(Stored data entries)
┄┄┄┄┄┄

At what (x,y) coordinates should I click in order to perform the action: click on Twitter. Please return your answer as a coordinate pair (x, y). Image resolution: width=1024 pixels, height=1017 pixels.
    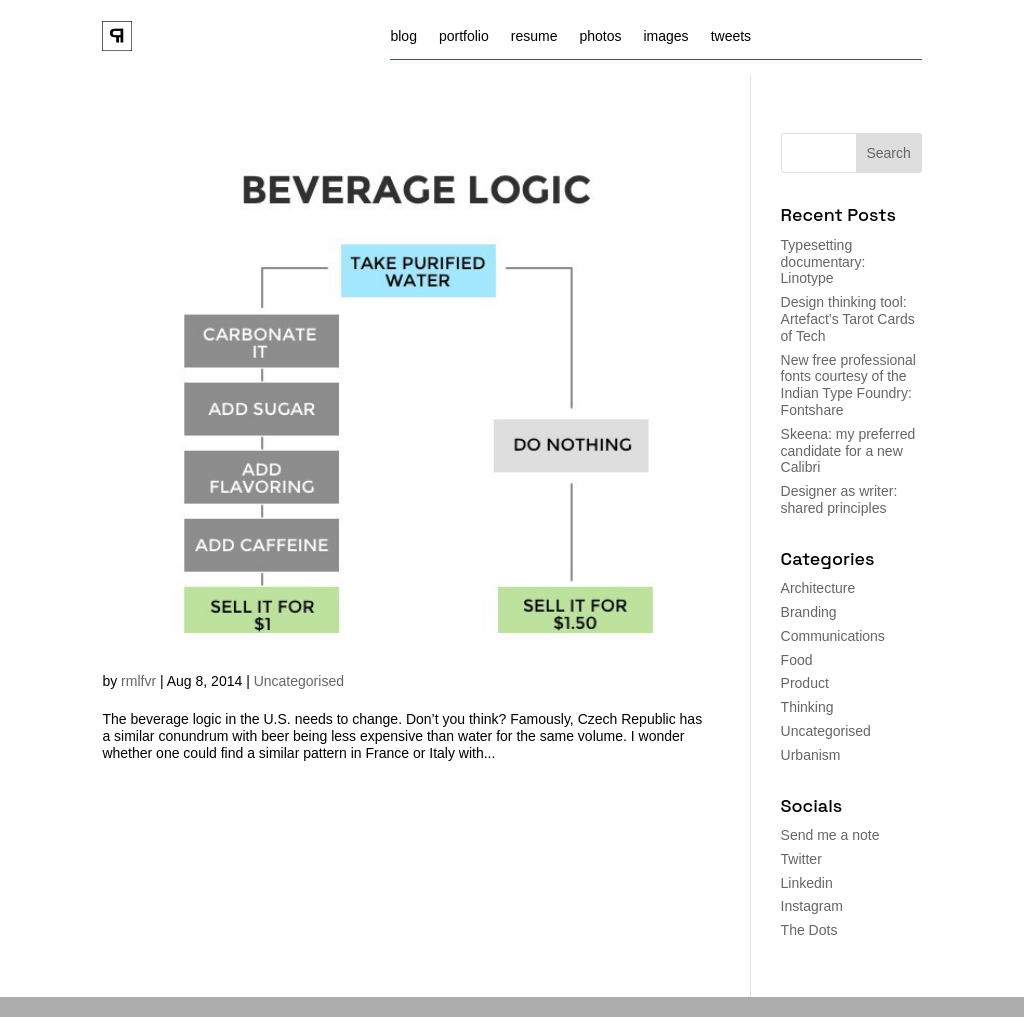
    Looking at the image, I should click on (801, 859).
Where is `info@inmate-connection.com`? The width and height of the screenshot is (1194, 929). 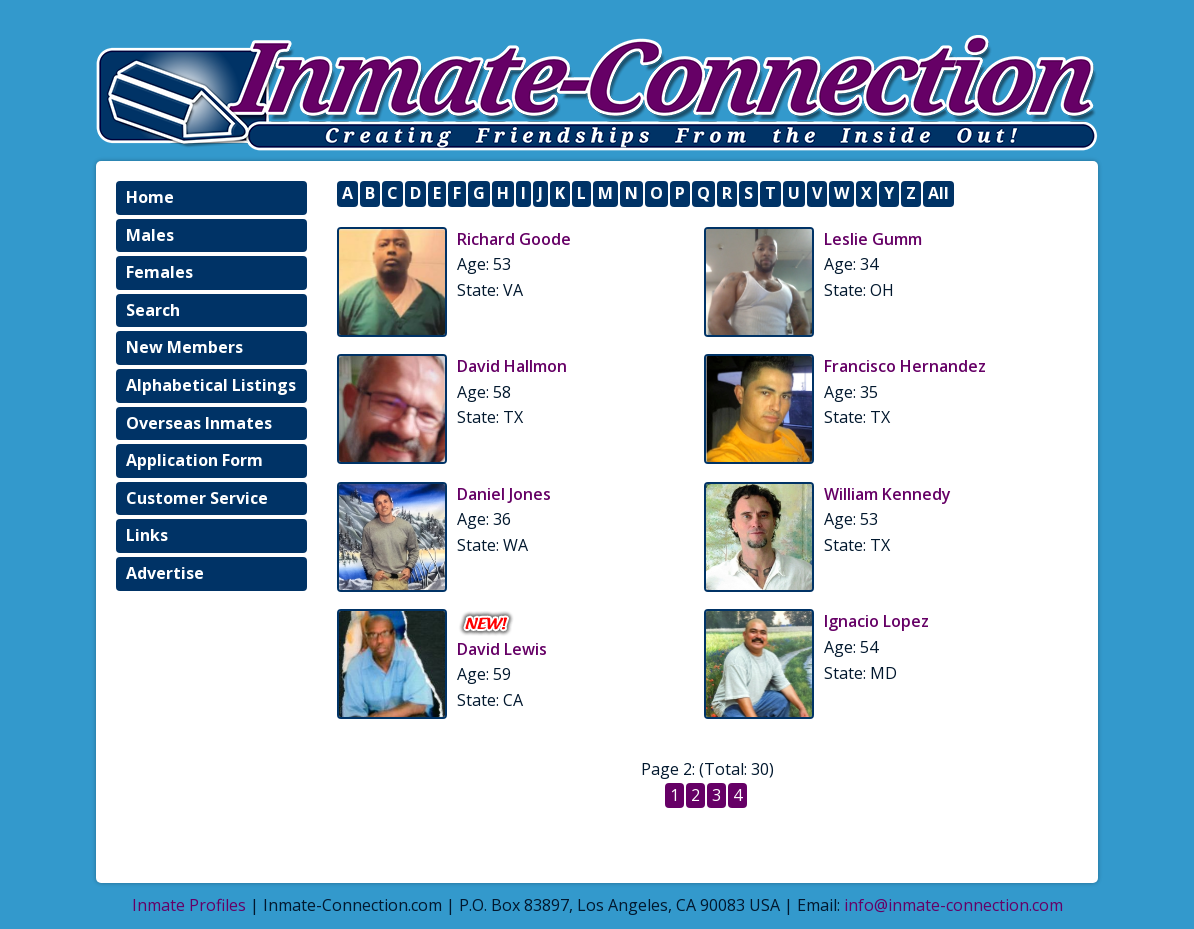 info@inmate-connection.com is located at coordinates (953, 905).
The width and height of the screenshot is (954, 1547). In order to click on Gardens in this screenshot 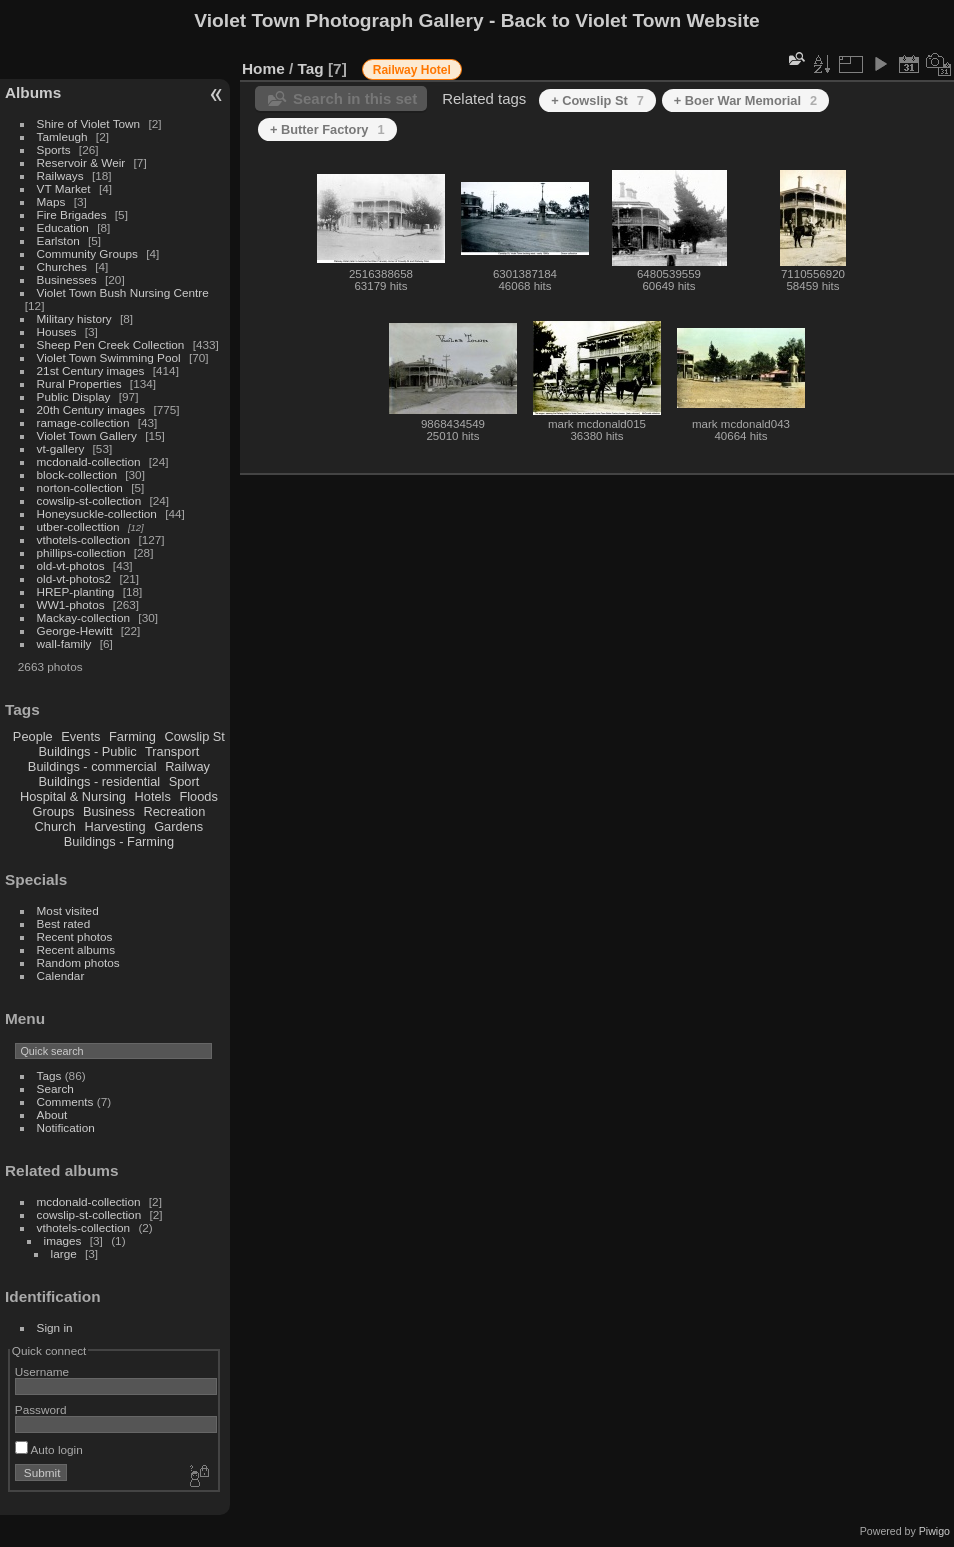, I will do `click(178, 826)`.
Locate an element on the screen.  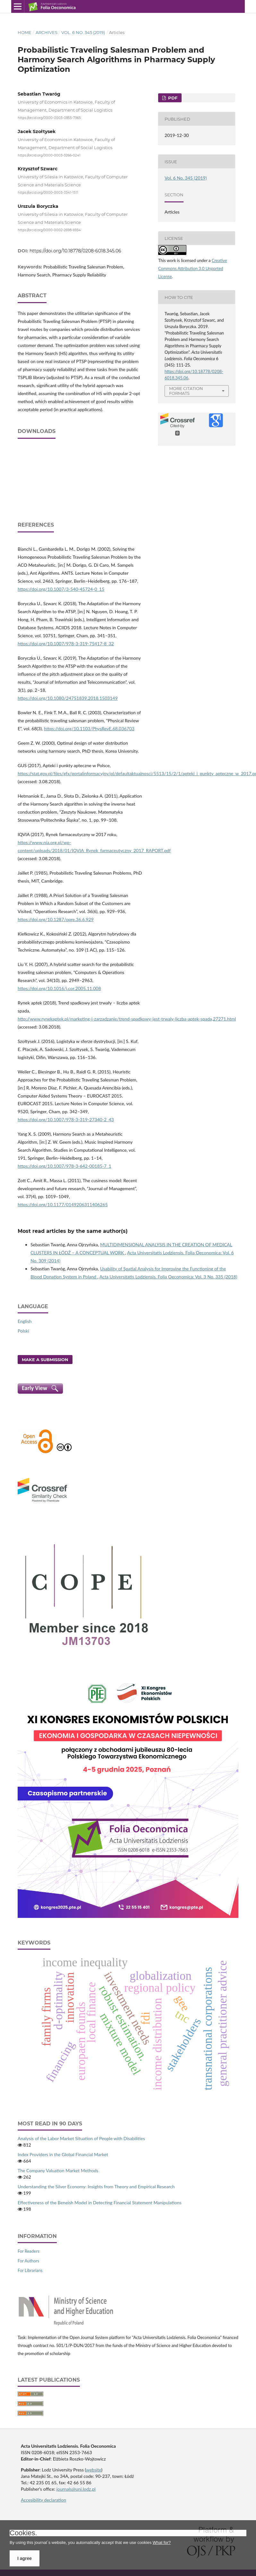
For Readers is located at coordinates (28, 2251).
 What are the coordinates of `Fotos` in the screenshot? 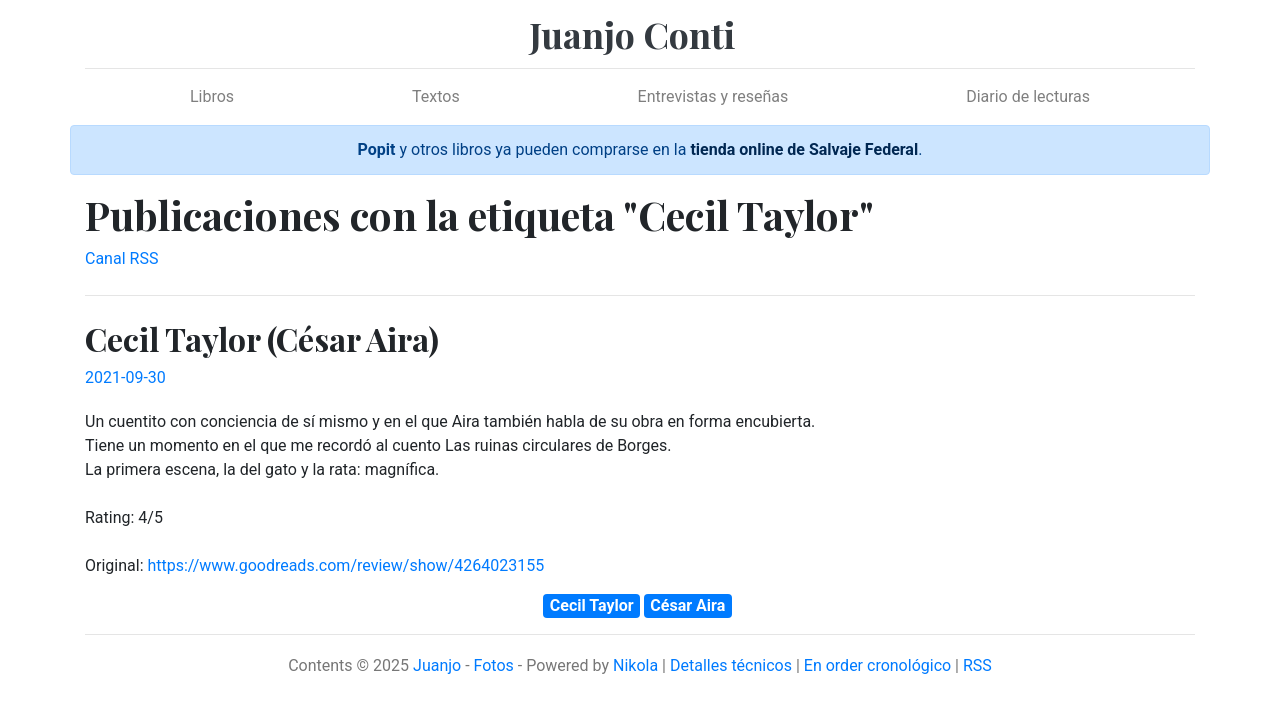 It's located at (494, 665).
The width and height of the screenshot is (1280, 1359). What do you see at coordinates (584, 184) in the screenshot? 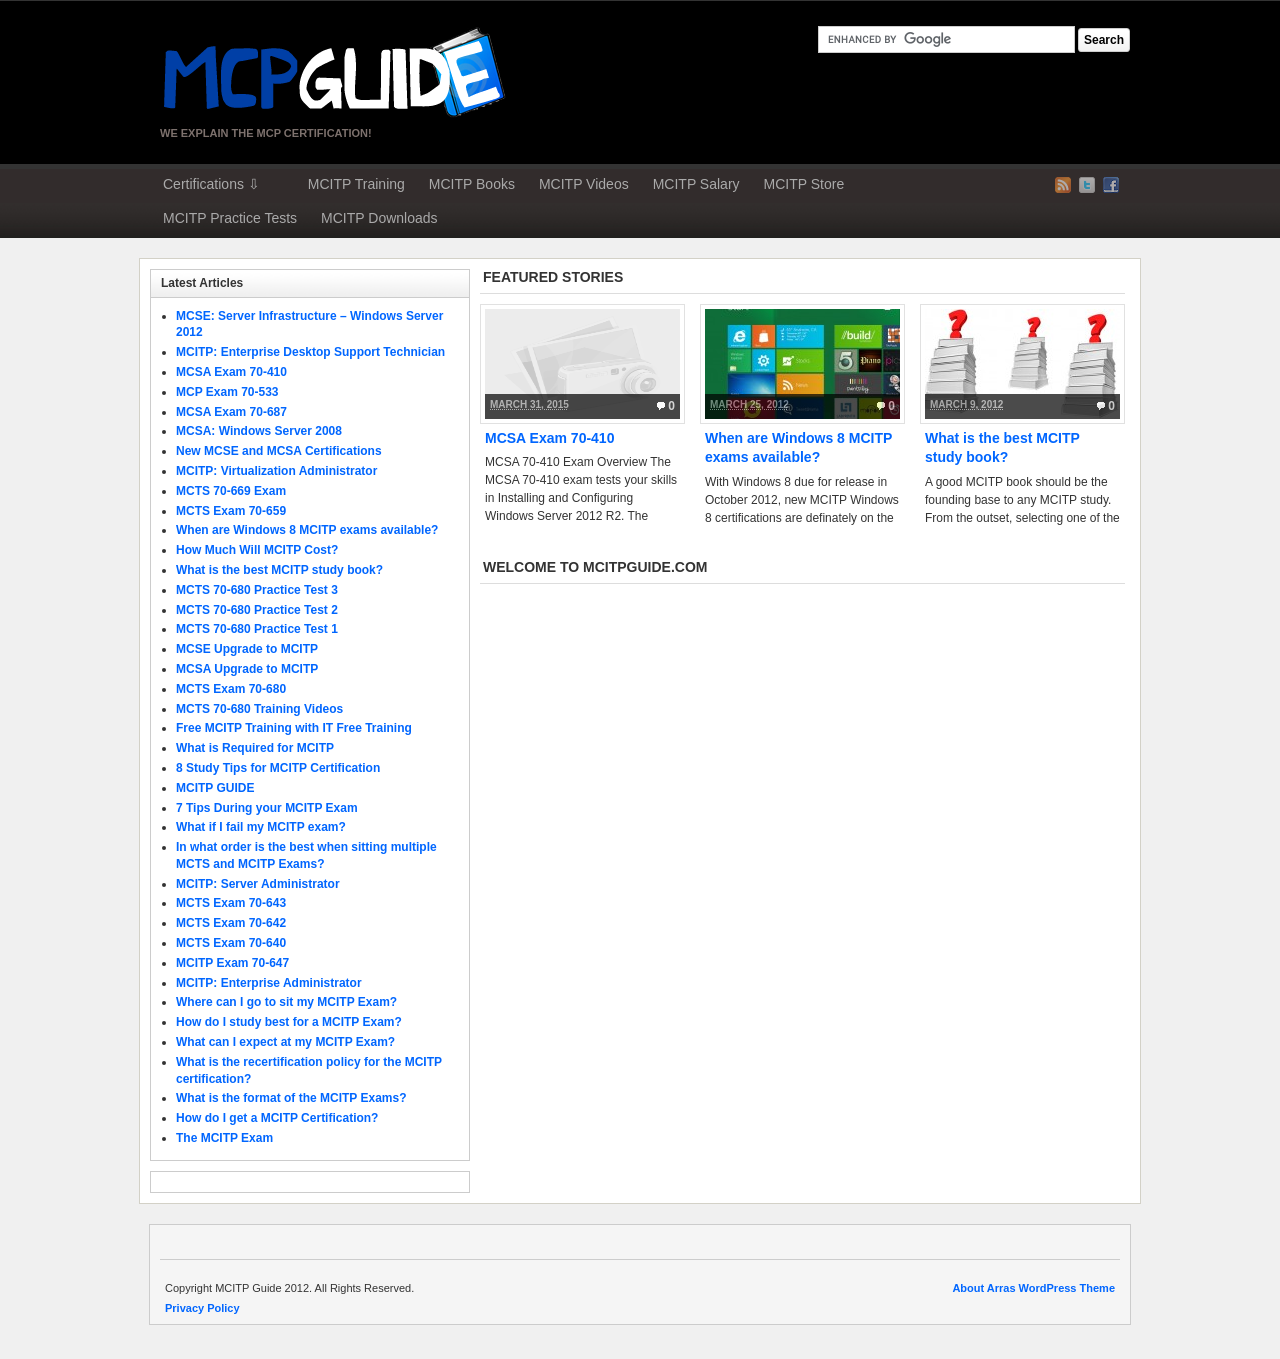
I see `MCITP Videos` at bounding box center [584, 184].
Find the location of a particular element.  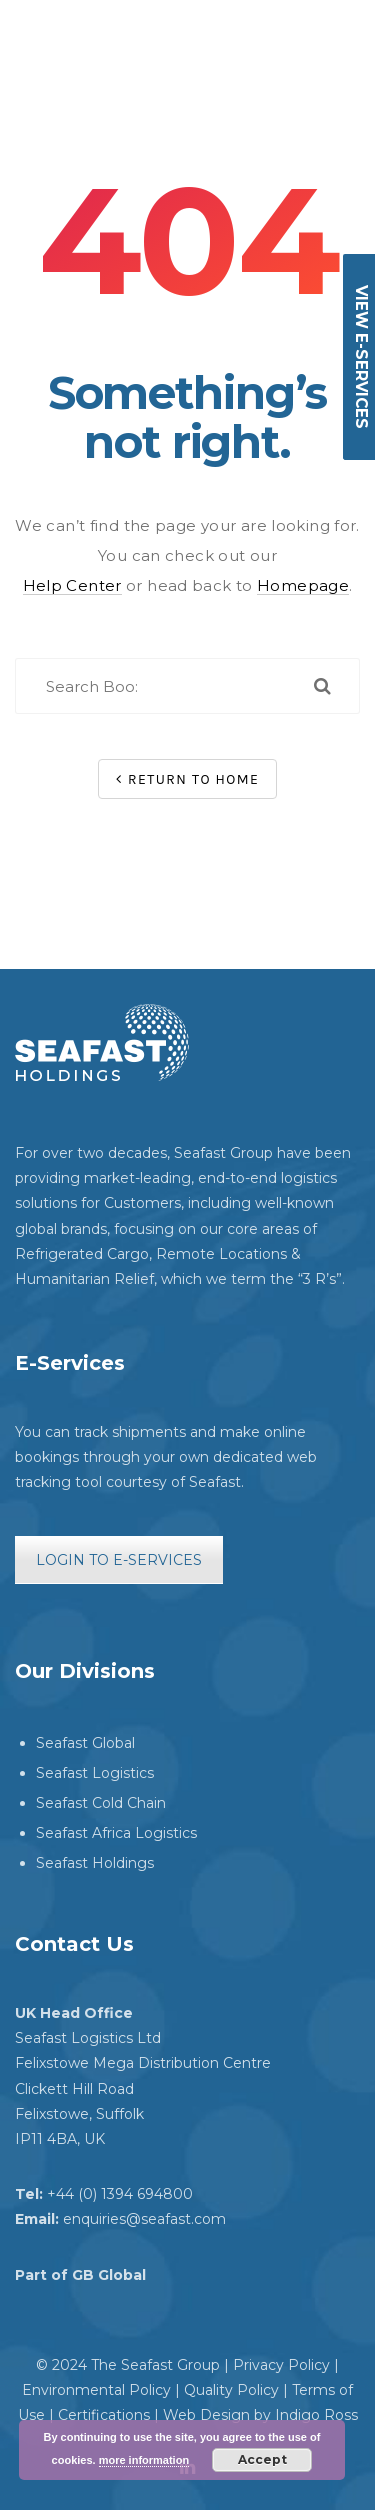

┄┄┄┄┄┄

Only the lines from the one containing "The width and height of the screenshot is (1280, 1359)." through the last line of the entries above should be copied, exactly as they are and without the pictures.

The width and height of the screenshot is (1280, 1359). What do you see at coordinates (584, 184) in the screenshot? 
I see `MCITP Videos` at bounding box center [584, 184].
Find the location of a particular element.  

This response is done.